Марина! Как я люблю — любить! Как я безумно люблю — сама любить! С утра, нет, до утра, в то самое до-утро — еще спать и уже знать, что опять… Вы когда-нибудь забываете, когда любите — что любите? Я — никогда. Это как зубная боль — только наоборот, наоборотная зубная боль, только там ноет, а здесь — и слова нет. (Подумав: поёт?) Ну, как сахар обратное соли, но той же силы. Ах, Марина! Марина! Марина! Какие они дикие дураки. (Я, все же изумленная: «Кто?») Да те, кто не любят, сами не любят, точно в том дело, чтобы тебя любили. Я не говорю… конечно… — устаешь — как в стену. Но вы знаете, Марина (таинственно), нет такой стены, которую бы я не пробила! Ведь и Юрочка… минуточками… у него почти любящие глаза! Но у него — у меня такое чувство — нет сил сказать это, ему легче гору поднять, чем сказать это слово. Потому что ему нечем его поддержать, а у меня за горою — еще гора, и еще гора, и еще гора… — целые Гималаи любви, Марина! Вы замечаете, Марина, как все они, даже самые целующие, даже самые как будто любящие, боятся сказать это слово, как они его никогда не говорят?! Мне один объяснял, что это… грубо… (фыркает)… отстало, что: зачем слова, когда — дела? (То есть поцелуи и так далее.) А я ему: «Э-э! нет! Дело еще ничего не доказывает, а слово — всё». Мне ведь только этого от человека нужно: лю-блю, и больше ничего, пусть потом что угодно делают, как угодно не любят, я делам не поверю, потому что слово — было. Я только этим словом кормилась, Марина, потому так и отощала.
О, какие они скупые, расчетливые, опасливые, Марина! Мне всегда хочется сказать: «Ты только — скажи.
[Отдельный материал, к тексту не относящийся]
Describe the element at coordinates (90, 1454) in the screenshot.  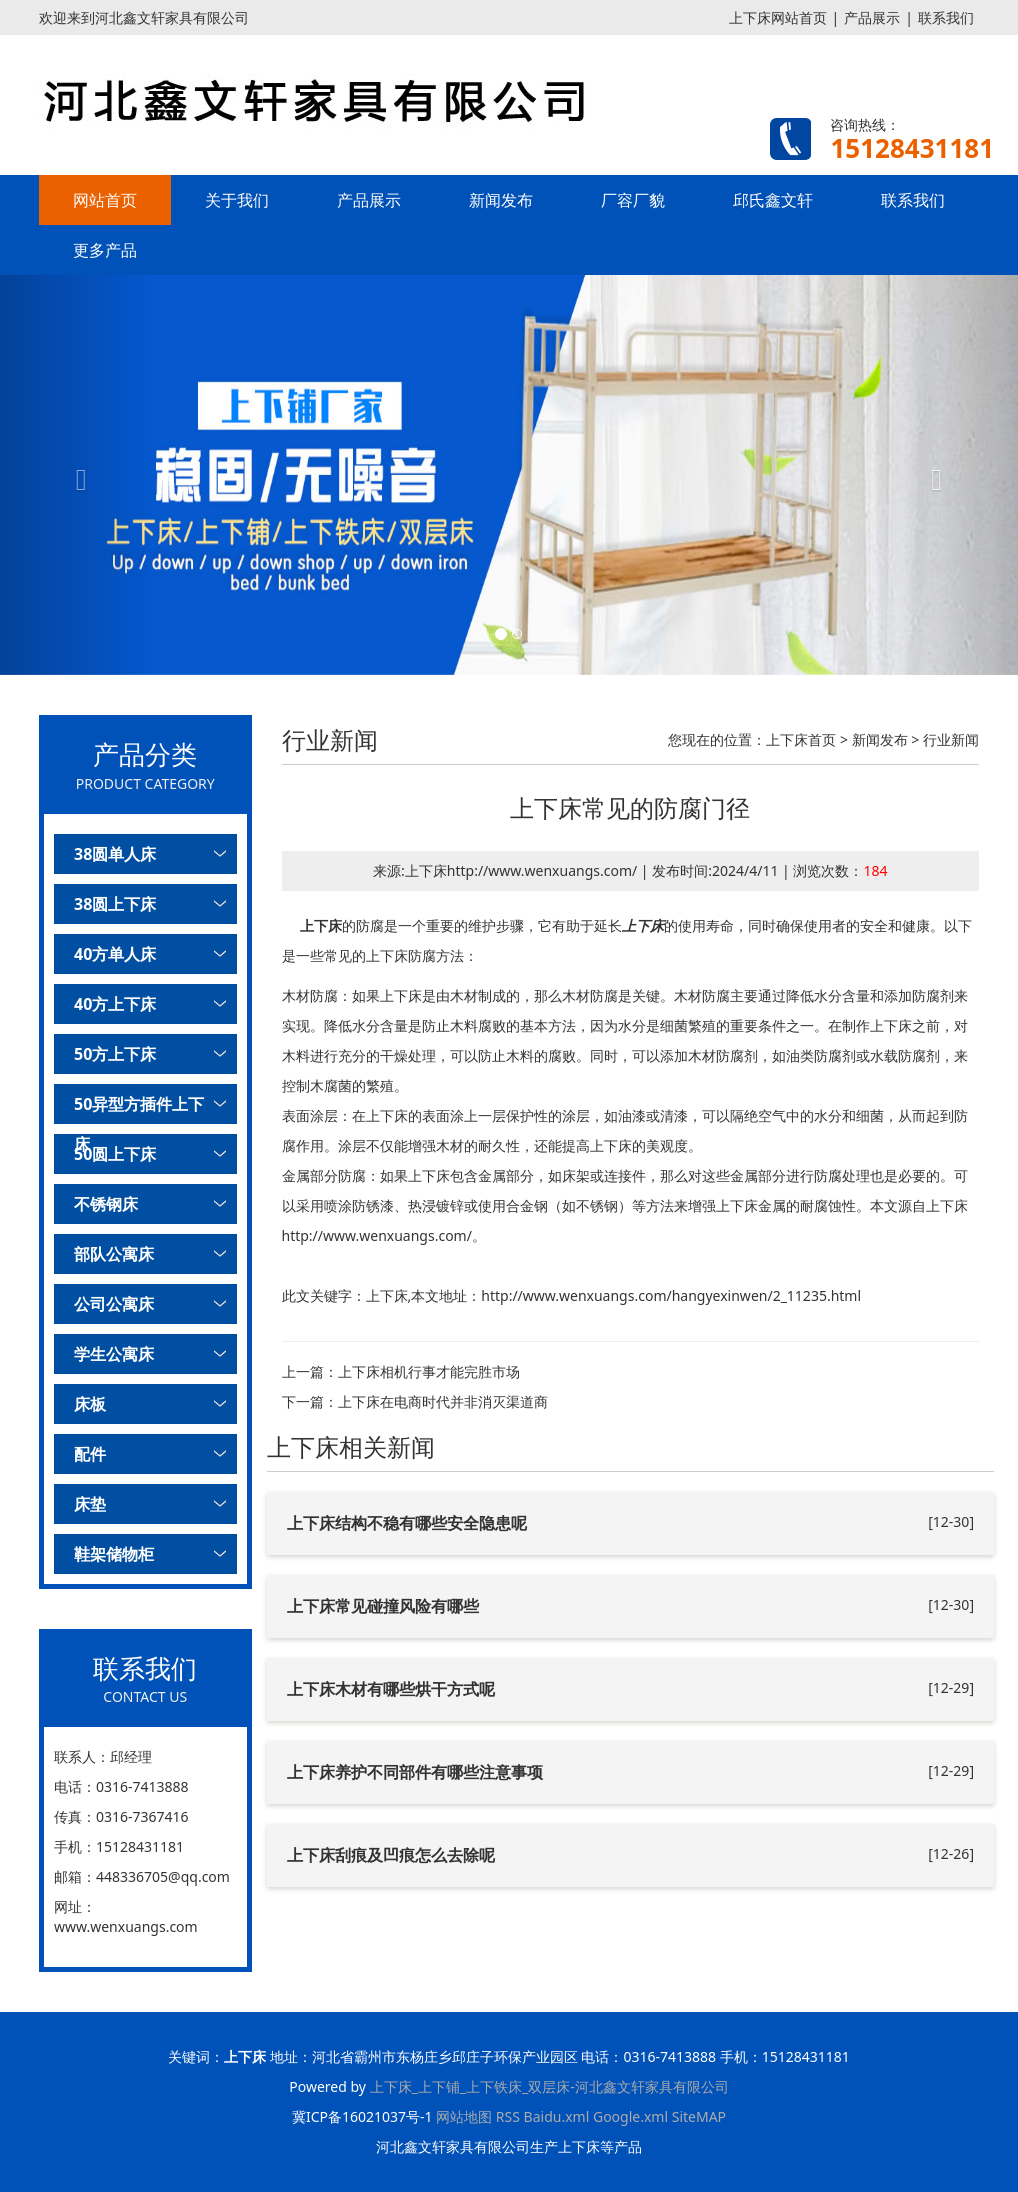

Я проверять — не буду. Но не говорят, потому что думают, что это — жениться, связаться, не развязаться. Если я первым скажу, то никогда уже первым не смогу уйти». (Они и вторым не говорят, Марина, никоторым.) Точно со мной можно не-первому уйти!
Марина! Я — в жизни! — не уходила первая. И в жизни — сколько мне ее еще Бог отпустит — первая не уйду. Я просто не могу. Я всегда жду, чтобы другой ушел, все делаю, чтобы другой ушел, потому что мне первой уйти — легче перейти через собственный труп. (Какое страшное слово. Совсем мертвое. Ах, поняла: это тот мертвый, которого никто никогда не любил. Но для меня и такого мертвого нет, Марина!) Я и внутри себя никогда не уходила первая. Никогда первая не переставала любить. Всегда — до последней возможности, до самой последней капельки — как когда в детстве пьешь. И уж жарко от пустого стакана — а все еще тянешь, и только собственный пар!
Ах, знаете, вы будете смеяться — это была совсем короткая встреча — в одном турне — неважно, кто — совсем молодой, — и я безумно в него влюбилась, потому что он все вечера садился в первый ряд — и бедно одетый, Марина! не по деньгам садился, а по глазам, и на третий вечер так на меня смотрел, что-либо глаза выскочат, либо сам — вскочит на сцену. (Говорю, двигаюсь, а сама все кошусь: ну, как? нет, еще сидит.) Только это нужно понять! Потому что это не был обычный влюбленный мужской едящий взгляд (он был почти мальчик) — это был пьющий взгляд, Марина, он глядел как завороженный, точно я его каждым словом и движением — как на нитке — как на канате — притягиваю, наматываю — это чувство должны знать русалки — и еще скрипачи, верней, смычки — и реки… И пожары, Марина!.. Что вот-вот вскочит в меня — как в костер. Я просто не знаю, как доиграла. Потому что у меня, Марина, все время было чувство, что в него, в эти глаза — оступлюсь.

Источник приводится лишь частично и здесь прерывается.